**What is needed**
Where a line in the data below includes the word "within", count it. State the total and nothing more.

**Entries shown**
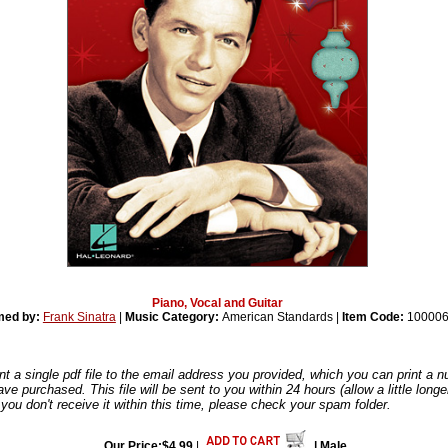
Piano, Vocal and Guitar
med by:
Frank Sinatra
|
Music Category:
American Standards |
Item Code:
100006
nt a single pdf file to the email address you provided, which you can print a 
ve purchased. This file will be sent to you within 24 hours (allow a little long
you don't receive it within this time, please check your spam folder.
Our Price:$4.99
|
| Male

**Response to this task**
2